Antarctica: A journey to the worlds end Day 1 – Day 4

  By – Alifiya Calcuttawala

” A journey is a person in itself; no two are alike. And all plans, safeguards, policing, and coercion are fruitless. We find that after years of struggle that we do not take a trip, a trip takes us.”  – John Steinbeck 

Expedition Log – March 8thto March 17th, 2017

 South Shetland Islands and Antarctic Peninsula

Wednesday, March8th2017

USHUAIA, ARGENTINA – Beagle Channel

Lat. 54°48’S  Long. 68°18’W

WIND (PM): calm– TEMP. (PM): 5ºC (partially cloudy)

Departure was scheduled at 6:00PM, the ropes were lifted from the quayside, and our expedition ship moved off and headed out into the Beagle Channel to begin the long expected journey to Antarctica.

Once onboard, we settled into our cabins, and then gathered in the bar for a Welcome Cocktail.

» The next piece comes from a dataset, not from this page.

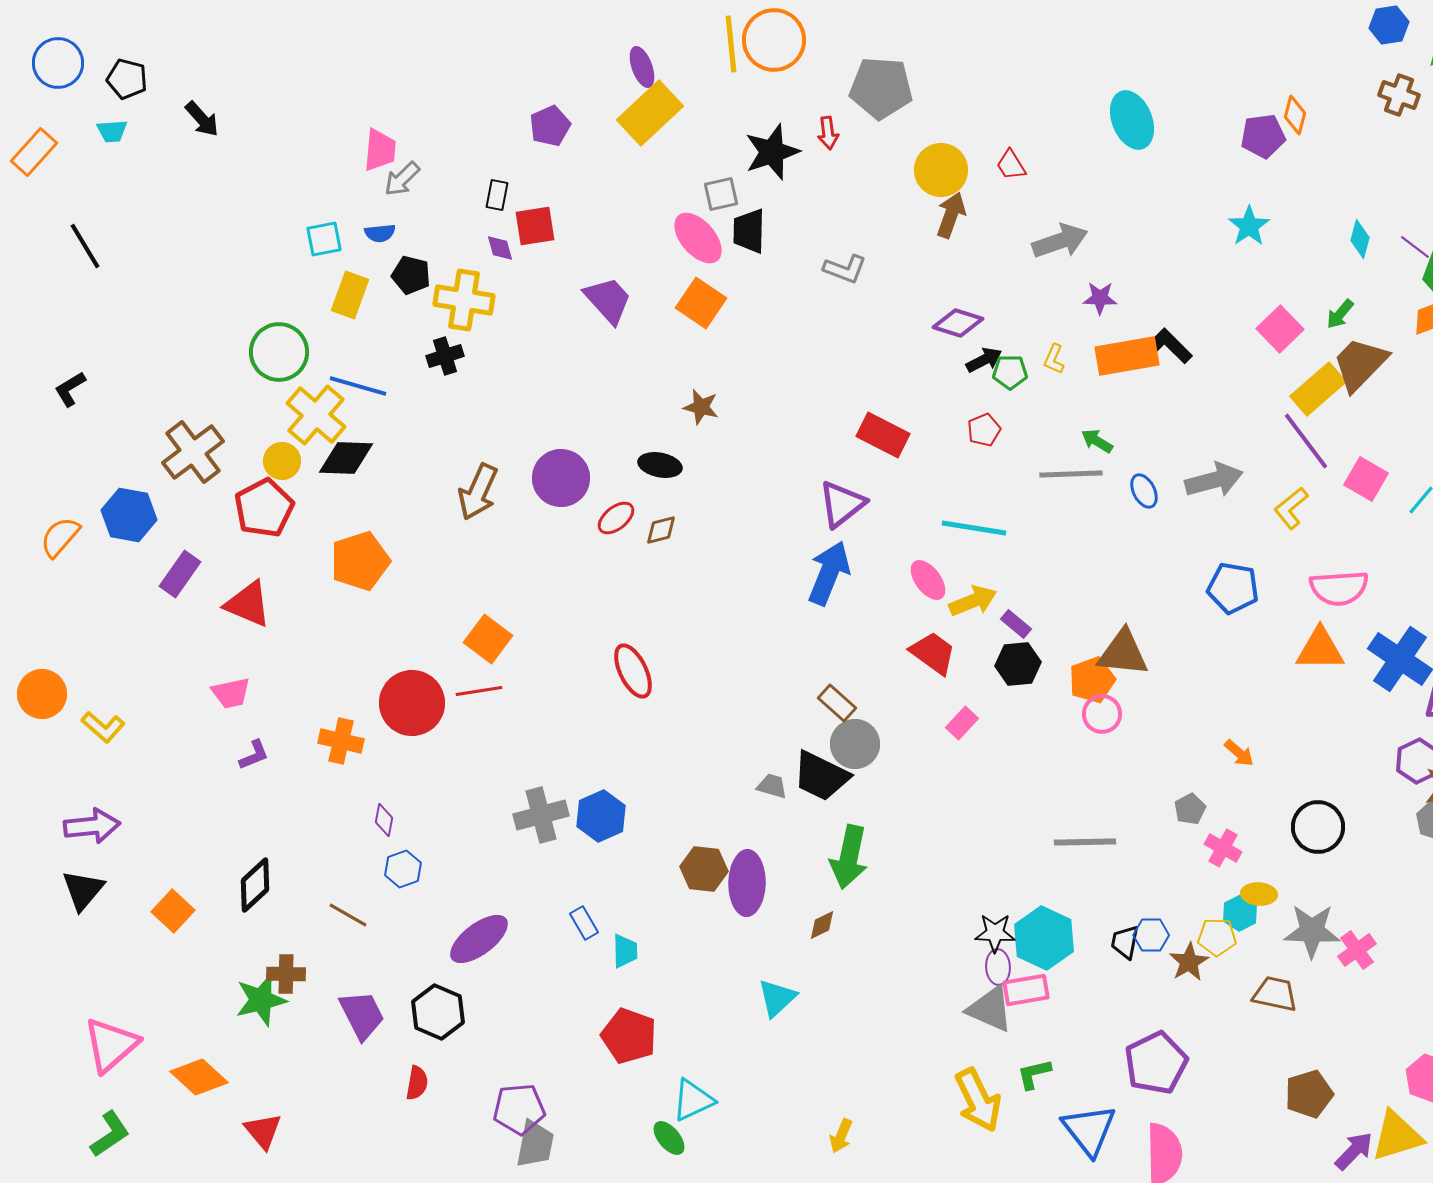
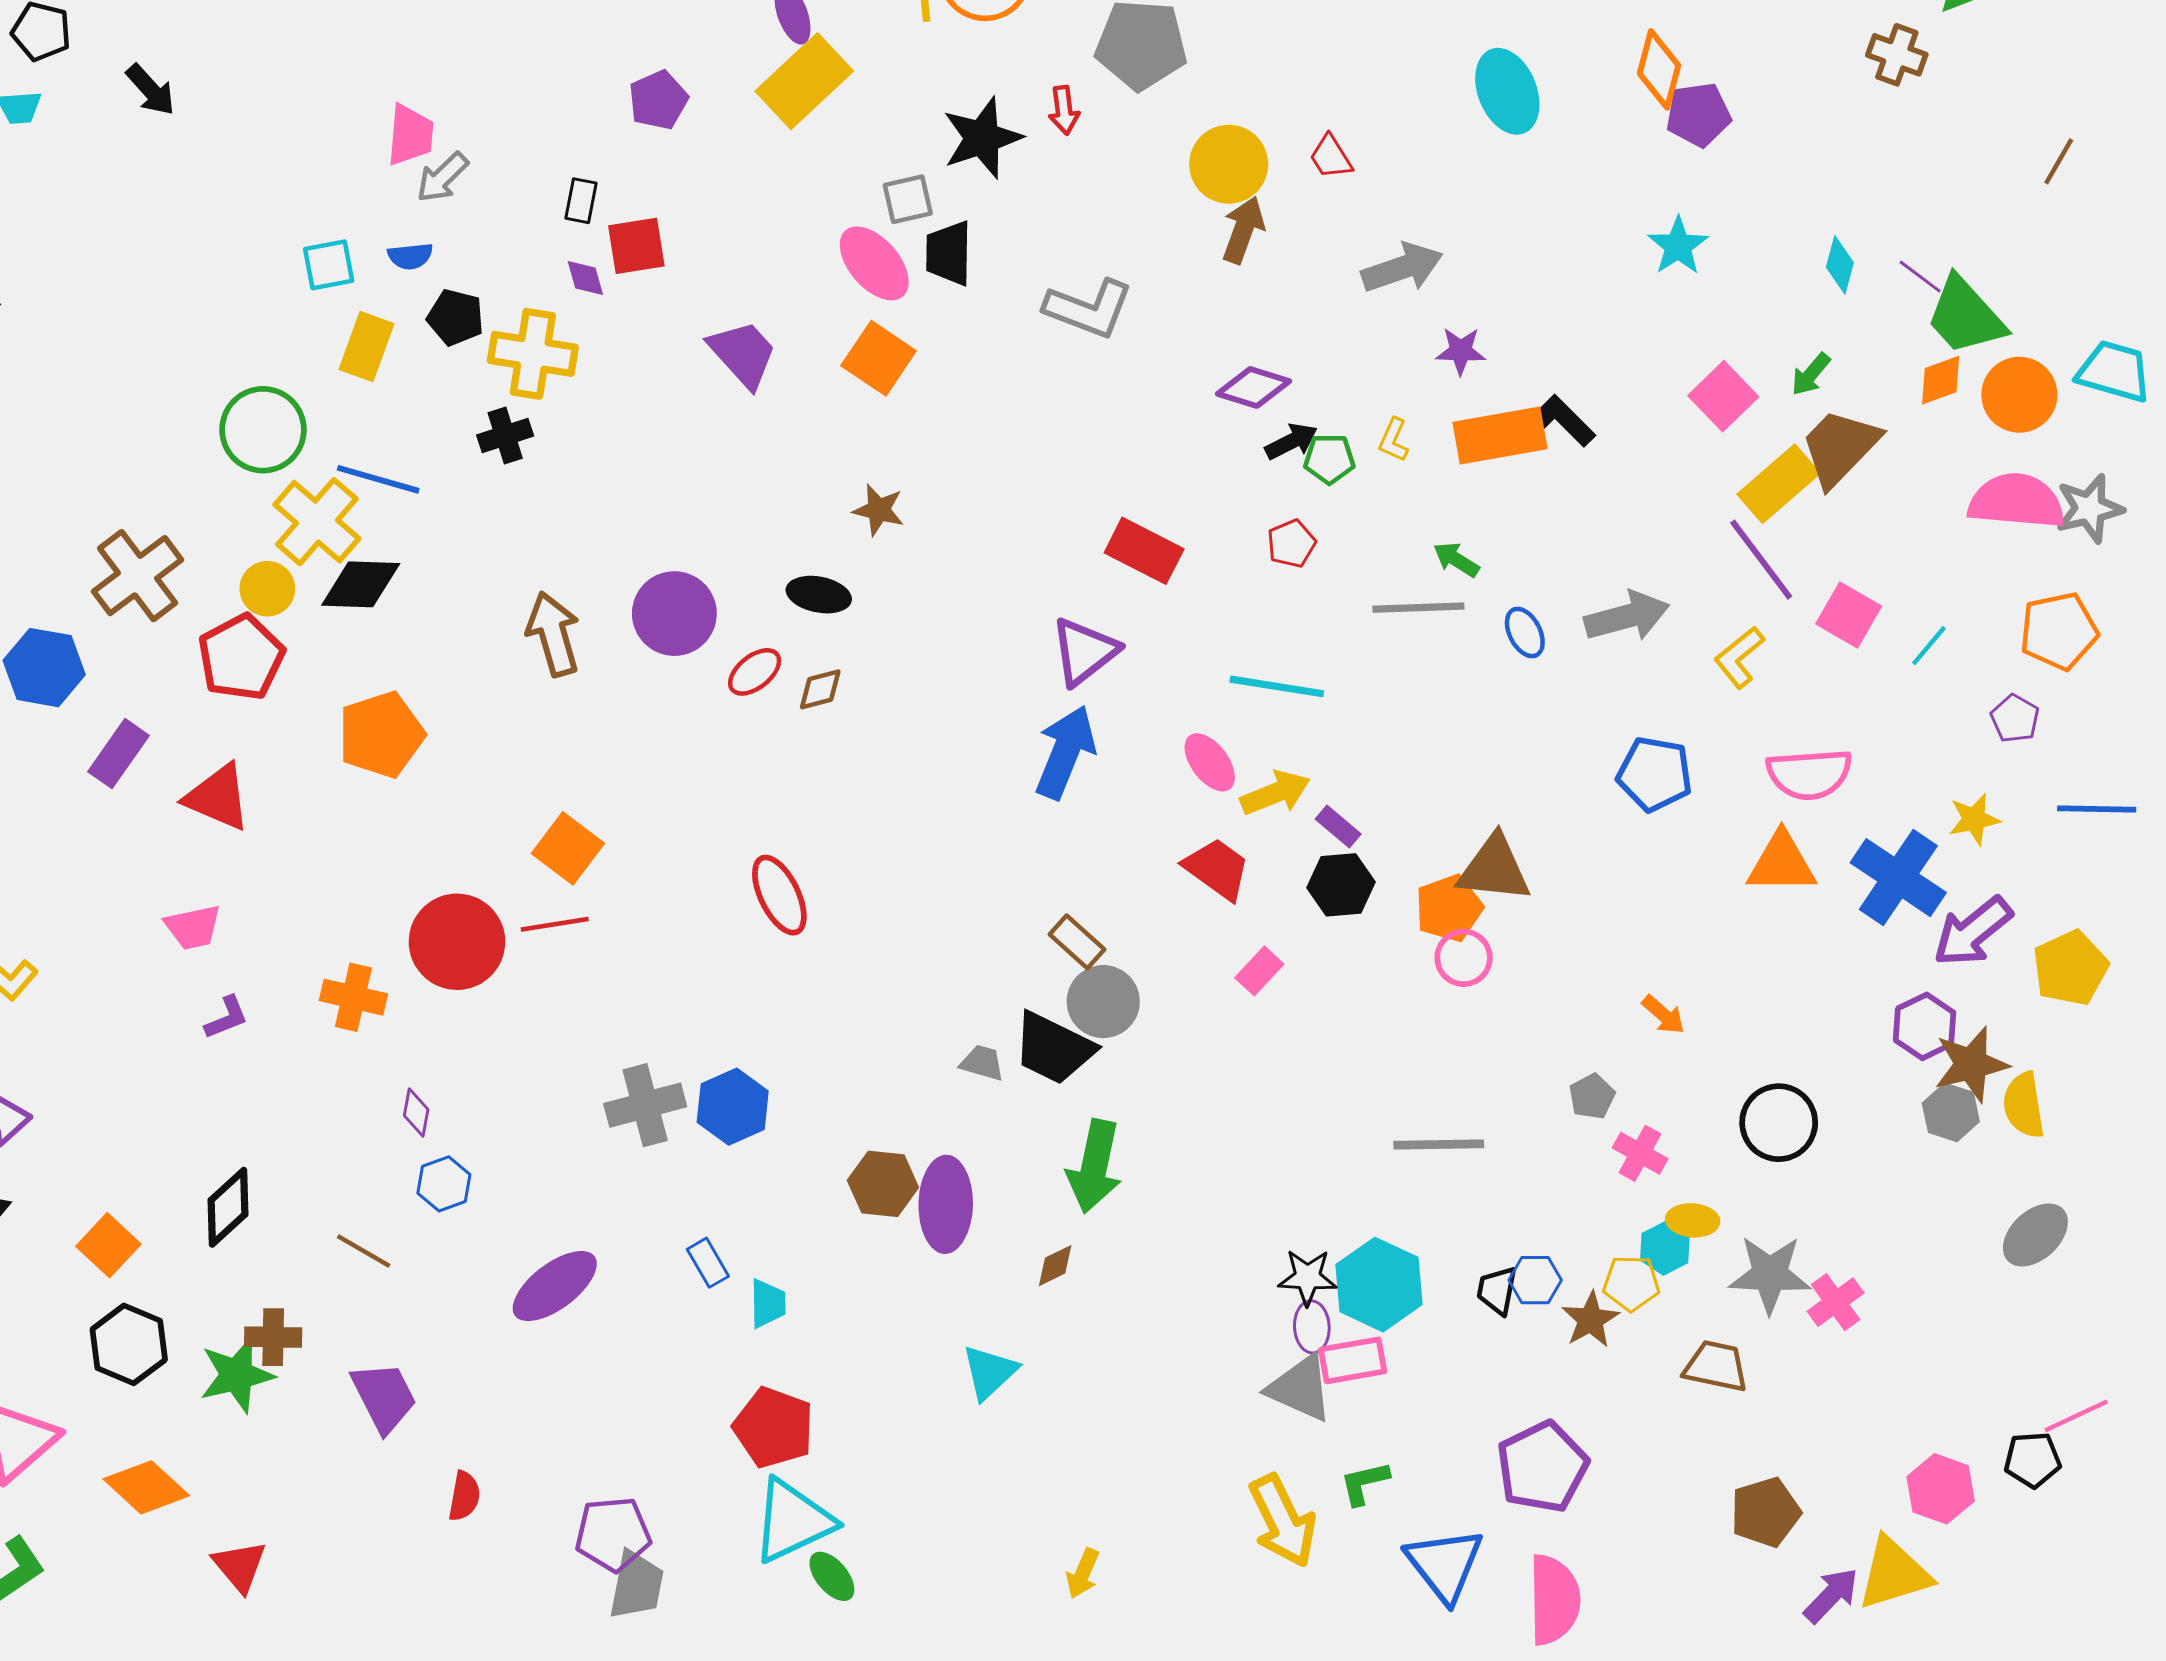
orange diamond: (1295, 115) -> (1659, 69), moved, size x1.4
gray L-shape: (845, 269) -> (1089, 309), size x1.4
brown arrow: (478, 492) -> (553, 634), turned 140
black hexagon: (438, 1012) -> (129, 1344), moved
cyan triangle: (693, 1100) -> (793, 1521), moved, size x1.4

This gave us all a first chance to interact with our fellow passengers and to know the Expedition Staff, as well as some members of the crew. Before inviting us for a welcoming toast, our Expedition Leader also presented our biologist and Assistant Expedition Leader, the naturalist, the guide, and the geographer. They would help us understand the wonders we were about to explore and give lectures during the trip. Expedition Leader also introduced the doctor on board, and our hotel manager, who would be in charge of our well-being with a little help from his kitchen, dining room and cabin staff.

In the meantime, the Expedition Ship was starting to leave the pier in Ushuaia. We were sailing through the scenic Beagle Channel, heading for the open South Atlantic Ocean. After a short while, Our Expedition Leader called us again for an important briefing on safety on board and the abandon ship drill. Shortly after, the ship´s alarm gave us the signal to execute this emergency drill. Moving to our cabins, we donned ourselves with the warmest clothes we could find, picked up our life jackets, and then headed to the muster station, which was at the back of the bar. After a roll call, we knew that everybody was acknowledged for and were led to the orange egg-shaped lifeboats. We felt quite safe but at the same time, we were hoping never have to use them at all.

A nice dinner awaited us shortly after the lifeboat drill giving a chance for everybody to get a bit more acquainted. The evening allowed some of us to be on the decks to enjoy the great scenery of the Beagle Channel, where some of the first birds were spotted. Later, after dinner, we were offered to watch the documentary “Trapped in the end of the World”, about Nordensjolk epic adventure, and we went to bed.

Thursday, March9th2017

DRAKE PASSAGE, EN ROUTE TO ANTARCTICA

WIND (AM): 8kn SSE– TEMP. (AM): 4ºC (cloudy)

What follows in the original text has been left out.